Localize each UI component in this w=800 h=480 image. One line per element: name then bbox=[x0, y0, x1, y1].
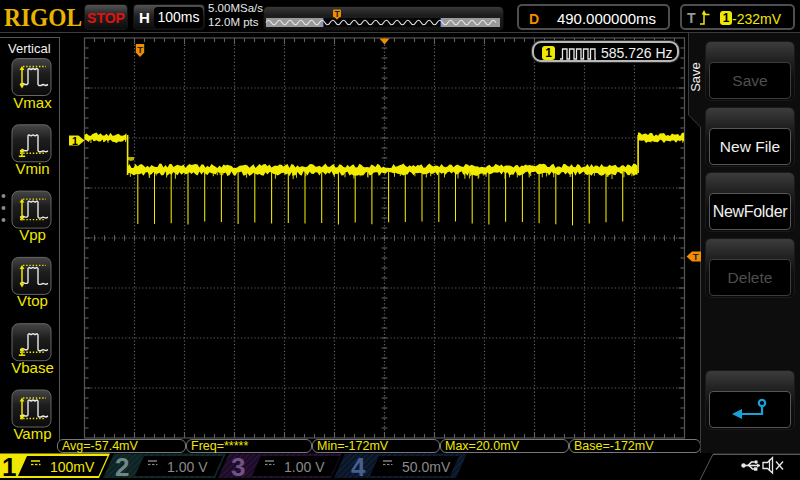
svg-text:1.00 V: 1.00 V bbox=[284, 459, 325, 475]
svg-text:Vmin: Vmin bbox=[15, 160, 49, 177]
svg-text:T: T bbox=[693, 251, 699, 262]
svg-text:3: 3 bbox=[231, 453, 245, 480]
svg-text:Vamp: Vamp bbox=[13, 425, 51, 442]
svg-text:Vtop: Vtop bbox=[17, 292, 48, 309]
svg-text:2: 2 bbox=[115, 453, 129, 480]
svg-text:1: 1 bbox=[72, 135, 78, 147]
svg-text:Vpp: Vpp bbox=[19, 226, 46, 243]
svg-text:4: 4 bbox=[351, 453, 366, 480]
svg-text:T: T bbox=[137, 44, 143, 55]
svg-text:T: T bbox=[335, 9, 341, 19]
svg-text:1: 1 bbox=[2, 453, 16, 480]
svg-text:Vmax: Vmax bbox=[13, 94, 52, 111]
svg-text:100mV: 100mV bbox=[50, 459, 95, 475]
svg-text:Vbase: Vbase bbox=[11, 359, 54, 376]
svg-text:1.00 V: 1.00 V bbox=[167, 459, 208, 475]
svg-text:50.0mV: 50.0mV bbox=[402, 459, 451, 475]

__________

» Problem: Every entry above should come back exactly as written, except for its pictures.

» Answer to the problem:
Localize each UI component in this w=800 h=480 image. One line per element: name then bbox=[x0, y0, x1, y1].
svg-text:1.00 V: 1.00 V bbox=[284, 459, 325, 475]
svg-text:Vmin: Vmin bbox=[15, 160, 49, 177]
svg-text:T: T bbox=[693, 251, 699, 262]
svg-text:3: 3 bbox=[231, 453, 245, 480]
svg-text:Vamp: Vamp bbox=[13, 425, 51, 442]
svg-text:Vtop: Vtop bbox=[17, 292, 48, 309]
svg-text:2: 2 bbox=[115, 453, 129, 480]
svg-text:1: 1 bbox=[72, 135, 78, 147]
svg-text:Vpp: Vpp bbox=[19, 226, 46, 243]
svg-text:4: 4 bbox=[351, 453, 366, 480]
svg-text:T: T bbox=[137, 44, 143, 55]
svg-text:T: T bbox=[335, 9, 341, 19]
svg-text:1: 1 bbox=[2, 453, 16, 480]
svg-text:Vmax: Vmax bbox=[13, 94, 52, 111]
svg-text:100mV: 100mV bbox=[50, 459, 95, 475]
svg-text:Vbase: Vbase bbox=[11, 359, 54, 376]
svg-text:1.00 V: 1.00 V bbox=[167, 459, 208, 475]
svg-text:50.0mV: 50.0mV bbox=[402, 459, 451, 475]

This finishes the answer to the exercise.